Material for this task section start

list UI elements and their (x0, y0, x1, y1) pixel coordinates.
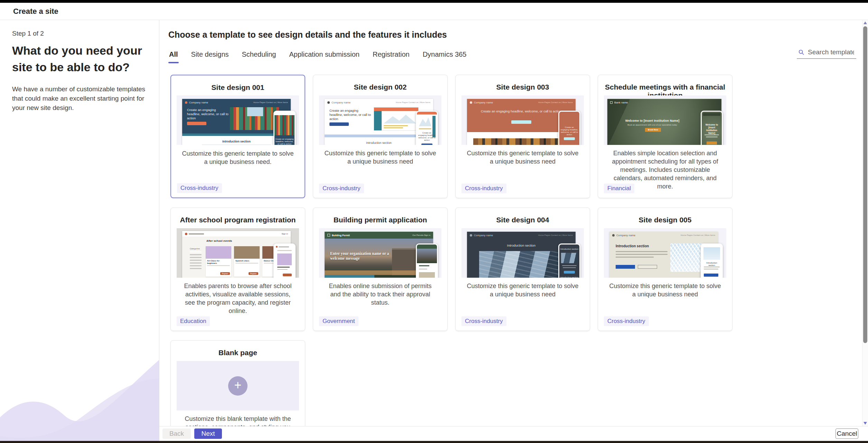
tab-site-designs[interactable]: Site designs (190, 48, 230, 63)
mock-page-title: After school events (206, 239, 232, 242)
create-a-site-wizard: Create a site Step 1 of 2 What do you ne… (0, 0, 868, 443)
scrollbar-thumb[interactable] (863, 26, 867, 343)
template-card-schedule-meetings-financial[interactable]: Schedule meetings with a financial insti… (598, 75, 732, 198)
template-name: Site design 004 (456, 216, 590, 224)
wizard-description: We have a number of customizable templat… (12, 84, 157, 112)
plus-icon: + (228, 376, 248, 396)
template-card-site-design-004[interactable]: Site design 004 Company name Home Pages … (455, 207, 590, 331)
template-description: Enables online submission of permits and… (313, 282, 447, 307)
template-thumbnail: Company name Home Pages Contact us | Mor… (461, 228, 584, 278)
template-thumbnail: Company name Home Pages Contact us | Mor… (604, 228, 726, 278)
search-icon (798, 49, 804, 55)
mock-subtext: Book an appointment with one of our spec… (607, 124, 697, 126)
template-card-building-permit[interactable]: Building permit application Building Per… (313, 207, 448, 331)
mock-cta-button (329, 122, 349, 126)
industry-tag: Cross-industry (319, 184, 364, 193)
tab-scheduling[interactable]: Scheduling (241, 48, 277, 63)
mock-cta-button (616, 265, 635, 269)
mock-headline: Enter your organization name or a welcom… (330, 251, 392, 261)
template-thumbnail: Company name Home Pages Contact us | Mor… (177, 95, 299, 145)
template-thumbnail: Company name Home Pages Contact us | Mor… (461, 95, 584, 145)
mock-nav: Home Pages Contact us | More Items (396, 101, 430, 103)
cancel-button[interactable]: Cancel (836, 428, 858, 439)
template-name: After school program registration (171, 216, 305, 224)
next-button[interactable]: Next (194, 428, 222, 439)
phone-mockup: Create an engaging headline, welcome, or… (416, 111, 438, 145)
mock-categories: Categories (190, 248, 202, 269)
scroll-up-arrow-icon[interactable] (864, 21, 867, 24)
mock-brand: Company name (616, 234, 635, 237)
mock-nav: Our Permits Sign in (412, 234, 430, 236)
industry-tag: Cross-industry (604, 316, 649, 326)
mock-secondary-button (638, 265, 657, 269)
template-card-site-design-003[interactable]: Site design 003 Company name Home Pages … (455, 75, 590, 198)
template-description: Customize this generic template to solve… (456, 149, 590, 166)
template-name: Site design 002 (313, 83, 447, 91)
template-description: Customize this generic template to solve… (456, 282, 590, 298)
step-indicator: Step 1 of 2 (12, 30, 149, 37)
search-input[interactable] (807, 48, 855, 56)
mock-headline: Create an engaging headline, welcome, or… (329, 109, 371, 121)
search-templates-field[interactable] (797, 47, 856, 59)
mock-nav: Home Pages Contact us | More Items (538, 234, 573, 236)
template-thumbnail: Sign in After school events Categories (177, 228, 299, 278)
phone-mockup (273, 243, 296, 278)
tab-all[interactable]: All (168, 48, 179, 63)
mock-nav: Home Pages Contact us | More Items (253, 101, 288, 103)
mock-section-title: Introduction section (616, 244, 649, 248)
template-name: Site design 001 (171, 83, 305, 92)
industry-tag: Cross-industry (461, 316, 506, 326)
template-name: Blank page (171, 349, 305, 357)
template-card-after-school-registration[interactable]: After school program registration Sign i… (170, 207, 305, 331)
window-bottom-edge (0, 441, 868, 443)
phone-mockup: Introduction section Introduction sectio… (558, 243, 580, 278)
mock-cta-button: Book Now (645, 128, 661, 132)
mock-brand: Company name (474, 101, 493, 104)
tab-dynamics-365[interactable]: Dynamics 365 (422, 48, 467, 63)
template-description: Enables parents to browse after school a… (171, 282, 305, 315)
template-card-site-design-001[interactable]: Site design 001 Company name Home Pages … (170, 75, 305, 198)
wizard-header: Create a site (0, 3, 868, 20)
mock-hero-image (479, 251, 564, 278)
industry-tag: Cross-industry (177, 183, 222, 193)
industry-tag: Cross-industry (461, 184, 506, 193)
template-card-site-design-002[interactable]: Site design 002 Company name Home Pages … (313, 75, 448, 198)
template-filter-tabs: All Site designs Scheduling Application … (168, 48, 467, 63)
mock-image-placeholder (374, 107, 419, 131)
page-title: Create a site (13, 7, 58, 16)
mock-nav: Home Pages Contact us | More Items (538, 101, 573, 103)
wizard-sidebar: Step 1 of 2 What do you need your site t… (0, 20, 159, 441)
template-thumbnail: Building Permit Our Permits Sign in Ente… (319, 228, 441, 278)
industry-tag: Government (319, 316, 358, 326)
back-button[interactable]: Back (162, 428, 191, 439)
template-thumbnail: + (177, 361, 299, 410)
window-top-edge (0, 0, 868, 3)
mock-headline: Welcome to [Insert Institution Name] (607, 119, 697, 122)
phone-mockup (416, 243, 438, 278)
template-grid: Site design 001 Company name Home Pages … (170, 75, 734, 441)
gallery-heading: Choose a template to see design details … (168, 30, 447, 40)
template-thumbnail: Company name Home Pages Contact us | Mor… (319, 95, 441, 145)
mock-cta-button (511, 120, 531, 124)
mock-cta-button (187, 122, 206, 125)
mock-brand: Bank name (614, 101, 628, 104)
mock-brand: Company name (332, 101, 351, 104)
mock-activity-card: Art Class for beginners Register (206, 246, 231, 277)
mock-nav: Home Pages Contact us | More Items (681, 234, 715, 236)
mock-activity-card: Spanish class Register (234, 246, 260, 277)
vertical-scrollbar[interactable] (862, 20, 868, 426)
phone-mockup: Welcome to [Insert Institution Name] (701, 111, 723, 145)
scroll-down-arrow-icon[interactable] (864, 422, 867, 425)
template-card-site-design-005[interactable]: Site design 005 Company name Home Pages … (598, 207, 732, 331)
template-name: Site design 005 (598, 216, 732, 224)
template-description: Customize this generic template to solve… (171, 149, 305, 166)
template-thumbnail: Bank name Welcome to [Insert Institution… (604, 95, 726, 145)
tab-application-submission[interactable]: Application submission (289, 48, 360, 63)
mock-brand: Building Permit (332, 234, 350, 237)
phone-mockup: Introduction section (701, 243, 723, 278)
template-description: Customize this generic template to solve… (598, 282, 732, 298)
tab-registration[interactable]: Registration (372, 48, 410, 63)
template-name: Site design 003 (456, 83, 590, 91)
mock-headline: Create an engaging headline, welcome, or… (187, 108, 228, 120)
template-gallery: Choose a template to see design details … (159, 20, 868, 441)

Material for this task section end

* What is being asked *
For the string "Insert", return every line of the data where it appears.

* Result for this task *
mock-headline: Welcome to [Insert Institution Name] (607, 119, 697, 122)
phone-mockup: Welcome to [Insert Institution Name] (701, 111, 723, 145)
template-thumbnail: Bank name Welcome to [Insert Institution… (604, 95, 726, 145)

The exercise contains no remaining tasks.